GOAL OF THE EXERCISE
Which lines of the entries contain the string "could"? Copy each of them.
RECORDS FOR PROCESSING section start
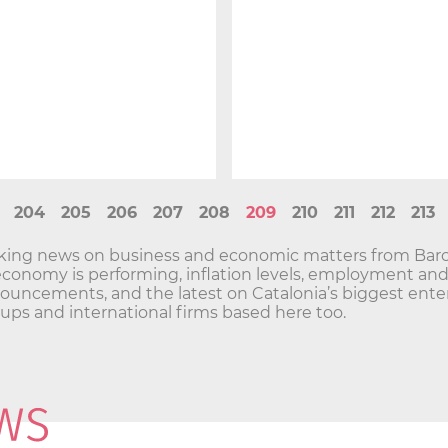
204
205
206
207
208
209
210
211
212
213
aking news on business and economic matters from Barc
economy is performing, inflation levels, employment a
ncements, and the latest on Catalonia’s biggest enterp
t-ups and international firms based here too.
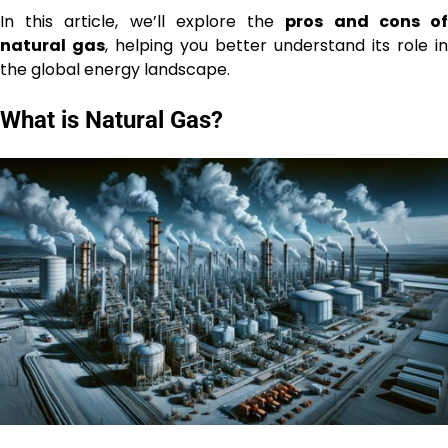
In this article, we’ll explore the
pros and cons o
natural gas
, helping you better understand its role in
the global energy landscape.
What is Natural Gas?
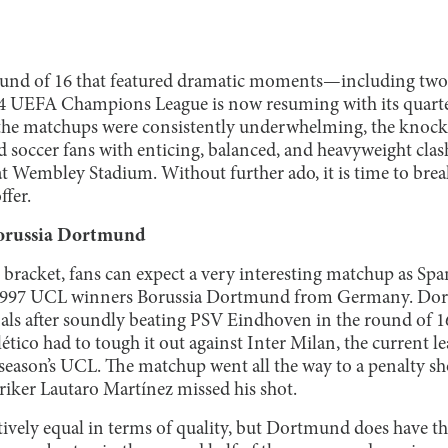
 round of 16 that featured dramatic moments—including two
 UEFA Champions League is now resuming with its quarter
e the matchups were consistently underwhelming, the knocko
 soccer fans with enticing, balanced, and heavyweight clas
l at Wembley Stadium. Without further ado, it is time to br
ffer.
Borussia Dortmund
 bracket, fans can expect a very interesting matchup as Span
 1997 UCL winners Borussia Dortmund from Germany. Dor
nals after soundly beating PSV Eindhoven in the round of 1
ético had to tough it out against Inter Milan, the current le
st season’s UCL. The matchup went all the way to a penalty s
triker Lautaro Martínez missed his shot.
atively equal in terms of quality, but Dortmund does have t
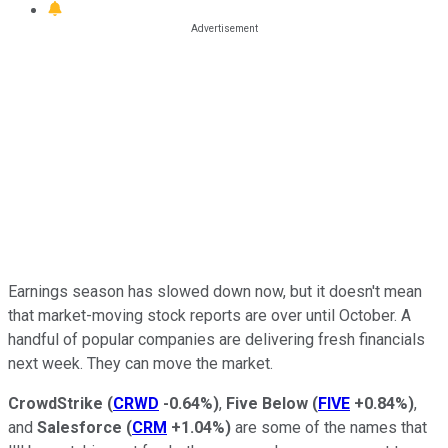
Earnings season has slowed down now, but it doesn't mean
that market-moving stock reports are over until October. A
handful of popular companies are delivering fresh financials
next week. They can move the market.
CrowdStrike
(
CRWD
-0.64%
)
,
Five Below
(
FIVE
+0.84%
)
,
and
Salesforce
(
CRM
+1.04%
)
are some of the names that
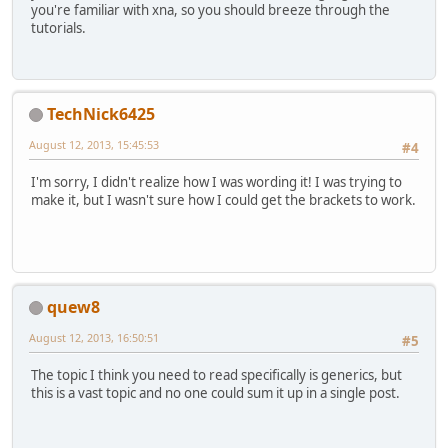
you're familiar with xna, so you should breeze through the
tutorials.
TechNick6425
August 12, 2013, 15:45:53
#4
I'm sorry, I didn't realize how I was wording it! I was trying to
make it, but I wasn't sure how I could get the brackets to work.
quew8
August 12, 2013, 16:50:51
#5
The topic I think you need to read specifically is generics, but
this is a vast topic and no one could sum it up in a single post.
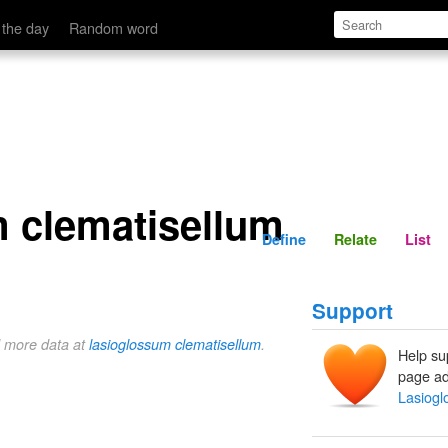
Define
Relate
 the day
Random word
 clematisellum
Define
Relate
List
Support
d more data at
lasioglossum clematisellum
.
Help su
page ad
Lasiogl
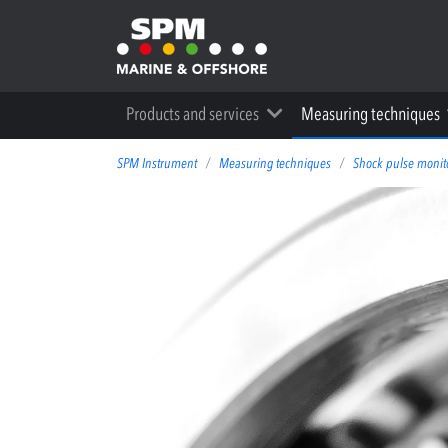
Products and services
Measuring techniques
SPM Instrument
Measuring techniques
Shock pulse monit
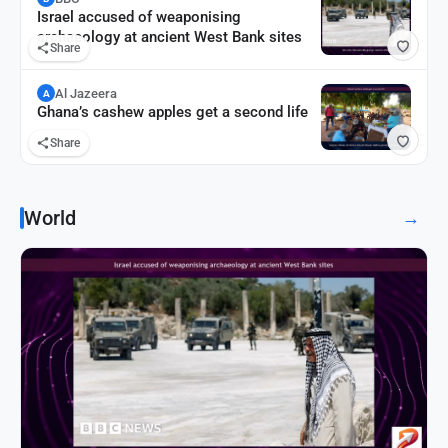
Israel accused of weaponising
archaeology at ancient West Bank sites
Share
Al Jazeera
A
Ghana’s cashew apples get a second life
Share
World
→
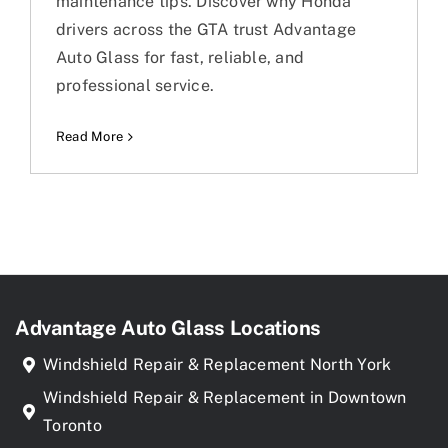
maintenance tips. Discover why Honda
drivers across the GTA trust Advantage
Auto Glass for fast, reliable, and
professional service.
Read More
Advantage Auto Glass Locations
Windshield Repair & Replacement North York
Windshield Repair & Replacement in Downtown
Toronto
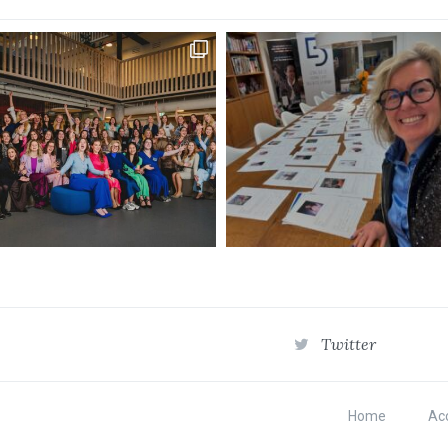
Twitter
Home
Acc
RECORDS FOR PROCESSING section end
RECORDS FOR PROCESSING section start
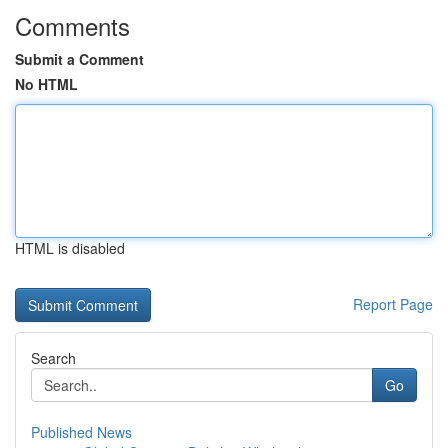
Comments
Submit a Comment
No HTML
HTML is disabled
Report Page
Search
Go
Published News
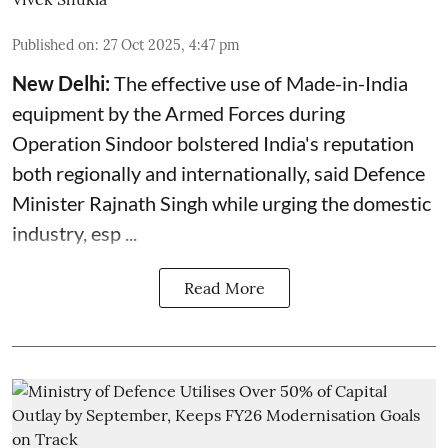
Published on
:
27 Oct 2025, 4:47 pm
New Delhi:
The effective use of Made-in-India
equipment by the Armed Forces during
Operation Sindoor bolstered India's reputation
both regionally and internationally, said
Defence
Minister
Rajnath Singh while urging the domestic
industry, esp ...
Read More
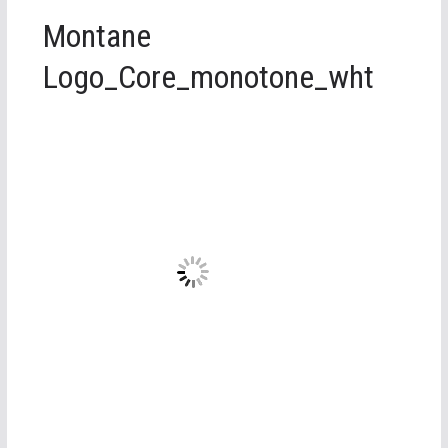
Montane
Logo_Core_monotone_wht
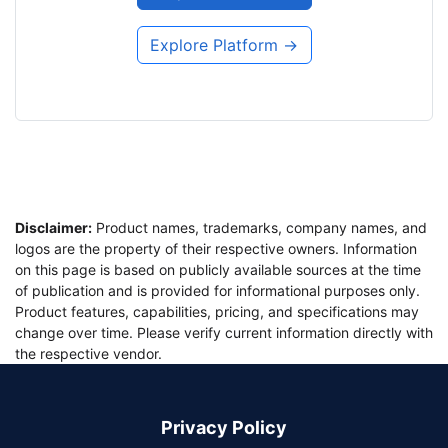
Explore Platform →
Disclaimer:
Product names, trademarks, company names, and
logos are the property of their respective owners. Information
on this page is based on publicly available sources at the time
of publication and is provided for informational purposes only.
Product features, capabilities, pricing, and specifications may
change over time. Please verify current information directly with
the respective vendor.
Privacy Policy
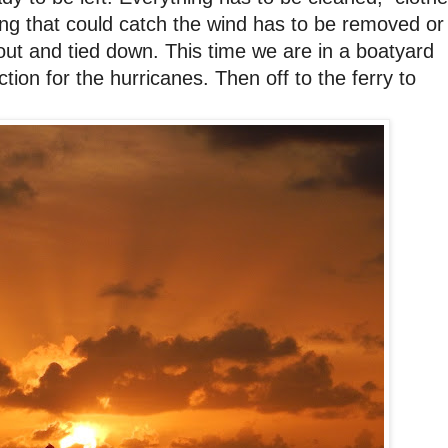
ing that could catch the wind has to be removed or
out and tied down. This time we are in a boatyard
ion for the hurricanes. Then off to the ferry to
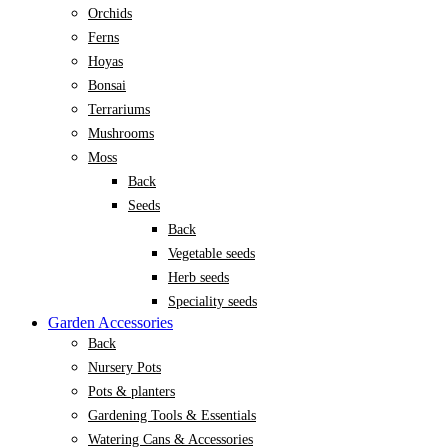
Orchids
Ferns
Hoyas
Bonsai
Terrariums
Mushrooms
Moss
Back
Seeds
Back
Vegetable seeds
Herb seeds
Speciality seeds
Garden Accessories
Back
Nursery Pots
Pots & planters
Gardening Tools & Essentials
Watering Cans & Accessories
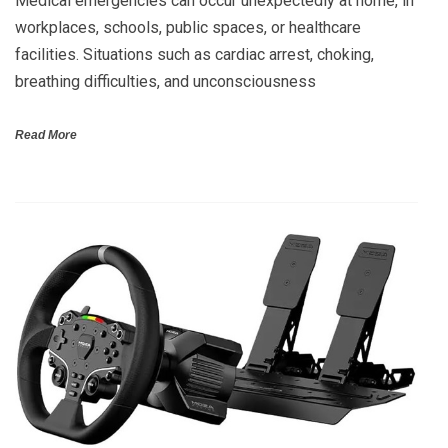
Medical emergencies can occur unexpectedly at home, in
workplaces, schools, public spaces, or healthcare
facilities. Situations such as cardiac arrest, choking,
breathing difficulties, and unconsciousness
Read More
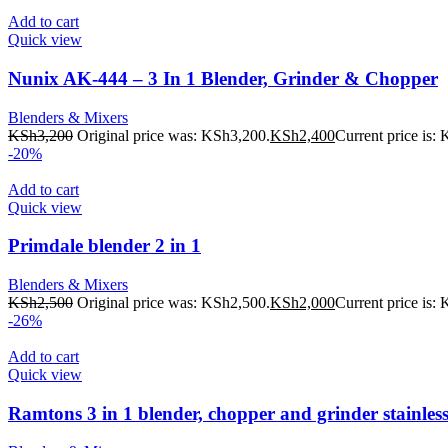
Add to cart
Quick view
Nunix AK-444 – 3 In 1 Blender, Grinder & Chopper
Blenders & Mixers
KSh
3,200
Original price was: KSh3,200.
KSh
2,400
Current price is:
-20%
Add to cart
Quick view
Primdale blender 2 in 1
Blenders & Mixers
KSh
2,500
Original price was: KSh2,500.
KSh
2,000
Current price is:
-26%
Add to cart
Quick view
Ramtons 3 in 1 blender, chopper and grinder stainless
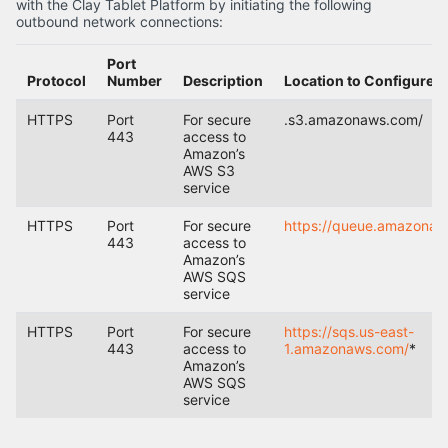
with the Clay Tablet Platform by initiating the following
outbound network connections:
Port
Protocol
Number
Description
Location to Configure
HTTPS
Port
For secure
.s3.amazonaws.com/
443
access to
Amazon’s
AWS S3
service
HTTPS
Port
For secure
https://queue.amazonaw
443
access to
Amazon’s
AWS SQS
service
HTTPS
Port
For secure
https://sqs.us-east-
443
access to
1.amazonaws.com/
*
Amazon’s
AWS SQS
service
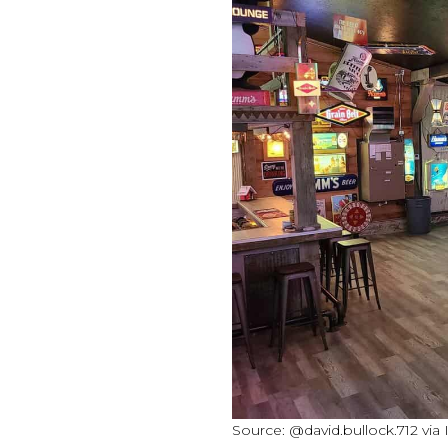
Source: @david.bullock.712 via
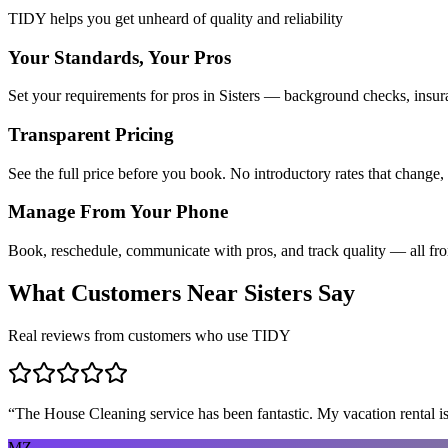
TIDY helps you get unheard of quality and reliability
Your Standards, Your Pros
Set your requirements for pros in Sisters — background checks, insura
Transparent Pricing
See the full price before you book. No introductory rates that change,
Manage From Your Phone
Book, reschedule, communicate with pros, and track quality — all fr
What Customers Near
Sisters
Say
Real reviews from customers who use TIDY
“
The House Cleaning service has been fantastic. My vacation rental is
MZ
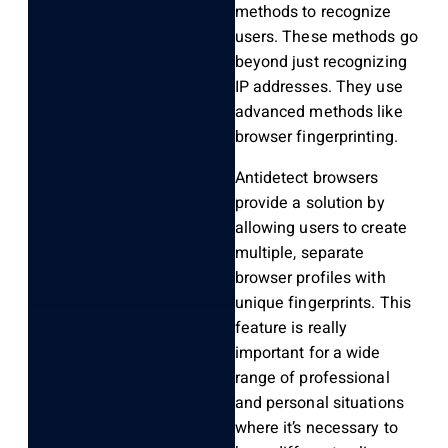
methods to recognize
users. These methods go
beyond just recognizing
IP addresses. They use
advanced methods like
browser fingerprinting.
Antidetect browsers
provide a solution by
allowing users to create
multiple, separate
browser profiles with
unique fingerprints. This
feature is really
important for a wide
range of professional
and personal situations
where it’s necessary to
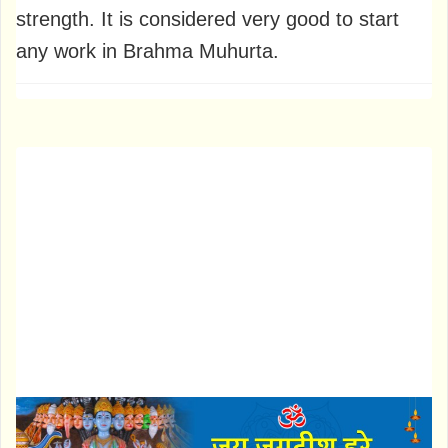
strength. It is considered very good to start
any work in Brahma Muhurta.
RECORDS FOR PROCESSING section end
TASK SOLUTION
make it, but I wasn't sure how I could get the brackets to work.
this is a vast topic and no one could sum it up in a single post.
ing that could catch the wind has to be removed or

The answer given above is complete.